A tensão geopolítica nas Américas ganhou um rosto e um nome nesta semana: Rick Scott. O senador republicano pela Flórida afirmou categoricamente que a captura de Nicolás Maduro em Caracas é apenas o primeiro passo de uma estratégia maior. Scott declarou que, após a Venezuela, o governo dos Estados Unidos deve voltar sua atenção para as situações políticas em Cuba, Nicarágua e Colômbia.
“A democracia está voltando a este hemisfério”, celebrou o parlamentar em um comunicado que ecoou rapidamente pelos corredores de Washington. Scott é conhecido por ser uma das vozes mais agressivas contra os regimes de esquerda na América Latina e mantém interlocução direta com a Casa Branca. Segundo ele, o êxito da operação militar realizada no último dia 3 de janeiro de 2026 servirá de modelo para intervenções futuras.

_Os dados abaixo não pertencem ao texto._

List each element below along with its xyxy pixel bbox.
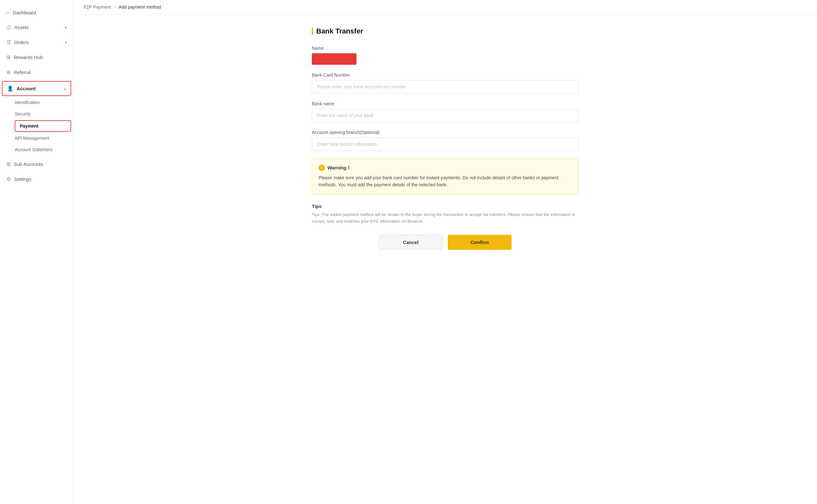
page-title-text: Bank Transfer bbox=[316, 27, 363, 35]
name-label: Name bbox=[312, 46, 579, 51]
assets-icon: ◫ bbox=[6, 24, 11, 30]
page-title: Bank Transfer bbox=[312, 27, 579, 35]
bank-card-label: Bank Card Number bbox=[312, 72, 579, 78]
warning-text: Please make sure you add your bank card … bbox=[318, 174, 572, 189]
tips-section: Tips Tips: The added payment method will… bbox=[312, 204, 579, 225]
account-statement-label: Account Statement bbox=[15, 147, 52, 152]
chevron-down-icon: ▾ bbox=[65, 25, 67, 30]
sidebar-item-label: Dashboard bbox=[13, 10, 67, 15]
bank-name-input[interactable] bbox=[312, 109, 579, 122]
name-field-group: Name bbox=[312, 46, 579, 65]
referral-icon: ⊕ bbox=[6, 69, 11, 75]
sidebar-item-assets[interactable]: ◫ Assets ▾ bbox=[0, 20, 73, 35]
name-redacted-value bbox=[312, 53, 356, 65]
breadcrumb-parent[interactable]: P2P Payment bbox=[84, 4, 111, 10]
sidebar-item-identification[interactable]: Identification bbox=[15, 97, 73, 108]
warning-icon: ! bbox=[318, 165, 325, 171]
sidebar-item-label: Assets bbox=[14, 25, 62, 30]
sidebar-item-security[interactable]: Security bbox=[15, 108, 73, 120]
warning-box: ! Warning！ Please make sure you add your… bbox=[312, 159, 579, 195]
tips-text: Tips: The added payment method will be s… bbox=[312, 211, 579, 225]
bank-card-input[interactable] bbox=[312, 80, 579, 93]
sub-accounts-icon: ⊞ bbox=[6, 161, 11, 167]
sidebar-item-label: Settings bbox=[14, 176, 67, 182]
api-management-label: API Management bbox=[15, 136, 49, 141]
branch-field-group: Account opening branch(Optional) bbox=[312, 130, 579, 151]
sidebar-item-payment[interactable]: Payment bbox=[15, 120, 71, 132]
main-content: P2P Payment > Add payment method Bank Tr… bbox=[73, 0, 817, 504]
branch-label: Account opening branch(Optional) bbox=[312, 130, 579, 135]
cancel-button[interactable]: Cancel bbox=[379, 235, 443, 250]
identification-label: Identification bbox=[15, 100, 40, 105]
security-label: Security bbox=[15, 111, 31, 116]
bank-card-field-group: Bank Card Number bbox=[312, 72, 579, 93]
branch-input[interactable] bbox=[312, 137, 579, 151]
warning-title: Warning！ bbox=[327, 165, 351, 171]
sidebar-item-account-statement[interactable]: Account Statement bbox=[15, 144, 73, 155]
bank-name-label: Bank name bbox=[312, 101, 579, 106]
sidebar-item-label: Sub Accounts bbox=[14, 161, 67, 167]
sidebar-item-orders[interactable]: ☰ Orders ▾ bbox=[0, 35, 73, 50]
warning-header: ! Warning！ bbox=[318, 165, 572, 171]
sidebar-item-api-management[interactable]: API Management bbox=[15, 132, 73, 144]
sidebar-item-account[interactable]: 👤 Account ▴ bbox=[2, 81, 71, 96]
settings-icon: ⚙ bbox=[6, 176, 11, 182]
sidebar-item-label: Account bbox=[17, 86, 61, 91]
confirm-button[interactable]: Confirm bbox=[448, 235, 512, 250]
tips-title: Tips bbox=[312, 204, 579, 209]
rewards-icon: ⊞ bbox=[6, 54, 11, 60]
sidebar-item-label: Orders bbox=[14, 40, 62, 45]
breadcrumb-current: Add payment method bbox=[119, 4, 161, 10]
account-icon: 👤 bbox=[7, 85, 13, 92]
chevron-down-icon: ▾ bbox=[65, 40, 67, 45]
sidebar-item-dashboard[interactable]: ⌂ Dashboard bbox=[0, 5, 73, 20]
sidebar-item-settings[interactable]: ⚙ Settings bbox=[0, 172, 73, 187]
bank-name-field-group: Bank name bbox=[312, 101, 579, 122]
sidebar: ⌂ Dashboard ◫ Assets ▾ ☰ Orders ▾ ⊞ Rewa… bbox=[0, 0, 73, 504]
sidebar-item-referral[interactable]: ⊕ Referral bbox=[0, 65, 73, 80]
form-content: Bank Transfer Name Bank Card Number Bank… bbox=[301, 14, 589, 263]
chevron-up-icon: ▴ bbox=[64, 86, 66, 91]
sidebar-item-label: Rewards Hub bbox=[14, 55, 67, 60]
breadcrumb: P2P Payment > Add payment method bbox=[73, 0, 817, 14]
orders-icon: ☰ bbox=[6, 39, 11, 45]
account-submenu: Identification Security Payment API Mana… bbox=[0, 97, 73, 155]
sidebar-item-rewards-hub[interactable]: ⊞ Rewards Hub bbox=[0, 50, 73, 65]
button-row: Cancel Confirm bbox=[312, 235, 579, 250]
dashboard-icon: ⌂ bbox=[6, 10, 10, 15]
sidebar-item-label: Referral bbox=[14, 70, 67, 75]
sidebar-item-sub-accounts[interactable]: ⊞ Sub Accounts bbox=[0, 157, 73, 172]
breadcrumb-separator: > bbox=[113, 4, 116, 10]
payment-label: Payment bbox=[20, 123, 38, 129]
accent-bar bbox=[312, 27, 313, 35]
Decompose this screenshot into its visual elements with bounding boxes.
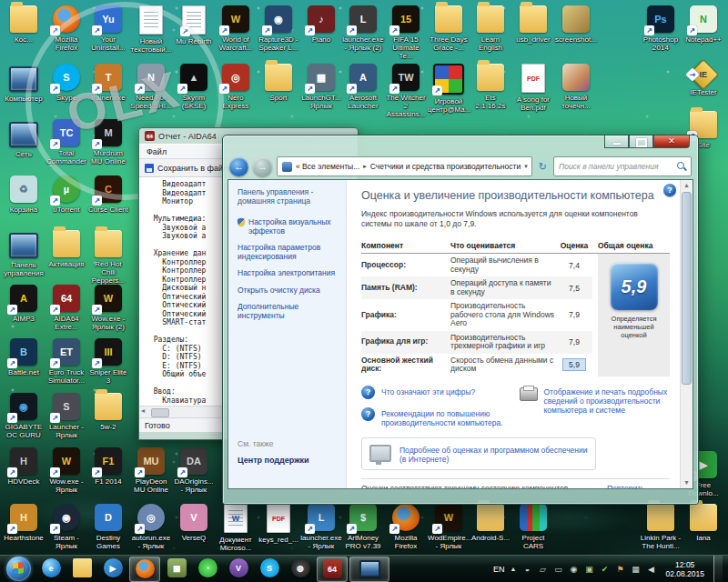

O senador destacou que o objetivo é “consertar” o que chama de instabilidade causada pelos regimes de Havana e Manágua. A surpresa, no entanto, ficou para a menção à Colômbia, onde ele previu que um novo presidente assumirá o cargo no próximo ano para alinhar o país novamente aos interesses democráticos ocidentais. Essa postura sinaliza que os EUA não tolerarão governos que não colaborem com a nova ordem hemisférica.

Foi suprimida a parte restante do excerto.